There are only two major limitations: no coarse language, and no derogatory comments about people at the Claremont Colleges. This blog is on the open Internet, so post nothing that you would not want a potential employer to see.

Thursday, September 2, 2021

Market and Polis

Why public policy scholars need to know a bit of everything.


 For Tuesday, read Schuck, ch. 1-3.

Both economics and politics deal with problems of scarcity and conflicting preferences. Both deal with persons who ordinarily act rationally. But politics differs from economics in that it manages conflict by forming heterogeneous coalitions out of persons with changeable and incommensurable preferences in order to make binding decisions on everyone. Political science is an effort to make statements about the formation of preferences and nonmarket methods of managing conflict among those preferences; as a discipline, it will be as inelegant, disorderly, and changeable as its subject matter.

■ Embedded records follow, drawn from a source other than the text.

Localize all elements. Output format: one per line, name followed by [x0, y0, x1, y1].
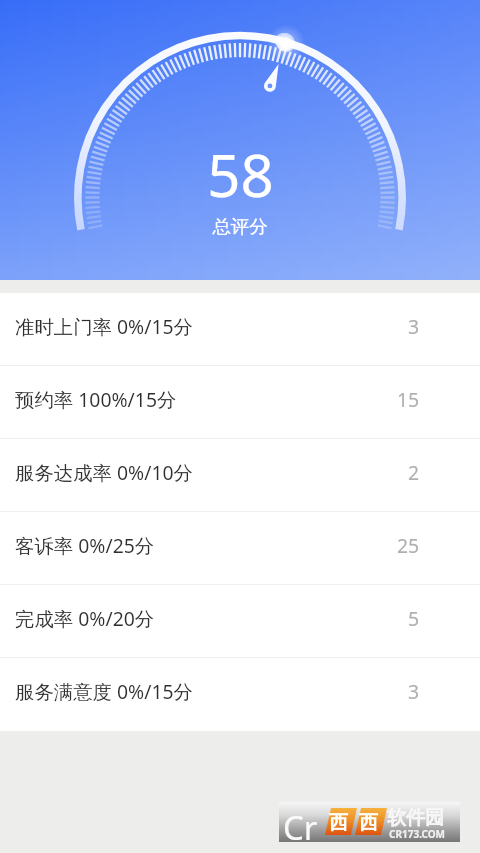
button[interactable]: 完成率 0%/20分: [0, 585, 480, 658]
staticText: 软件园: [387, 806, 444, 830]
staticText: 5: [408, 605, 420, 631]
staticText: 预约率 100%/15分: [15, 386, 177, 412]
button[interactable]: 客诉率 0%/25分: [0, 512, 480, 585]
staticText: 服务达成率 0%/10分: [15, 459, 193, 485]
staticText: 15: [397, 386, 420, 412]
staticText: 3: [408, 313, 420, 339]
button[interactable]: 准时上门率 0%/15分: [0, 293, 480, 366]
staticText: 准时上门率 0%/15分: [15, 313, 193, 339]
staticText: 总评分: [212, 215, 268, 238]
staticText: 完成率 0%/20分: [15, 605, 155, 631]
staticText: 西: [329, 811, 348, 835]
button[interactable]: 服务达成率 0%/10分: [0, 439, 480, 512]
button[interactable]: 服务满意度 0%/15分: [0, 658, 480, 731]
staticText: CR173.COM: [389, 827, 446, 841]
staticText: 西: [359, 811, 378, 835]
staticText: 3: [408, 678, 420, 704]
staticText: 25: [397, 532, 420, 558]
staticText: 客诉率 0%/25分: [15, 532, 155, 558]
other: cr173.com watermark: [279, 802, 460, 842]
staticText: Cr: [283, 805, 318, 845]
staticText: 2: [408, 459, 420, 485]
staticText: 服务满意度 0%/15分: [15, 678, 193, 704]
staticText: 58: [207, 135, 274, 214]
button[interactable]: 预约率 100%/15分: [0, 366, 480, 439]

-- James Q. Wilson, The Politics of Regulation

From Stone:                Market Model            Polis Model

Unit of Analysis

Individual

Community


Motivations

Self-interest 

(paradox of voting)

Altruism & self-interest 


Public Interest

Sum of individual Interests

Shared, community interests (inc. future generations)


Chief conflict

Self-interest v. self-interest

Self-interest v. public interest (commons problems, externalities)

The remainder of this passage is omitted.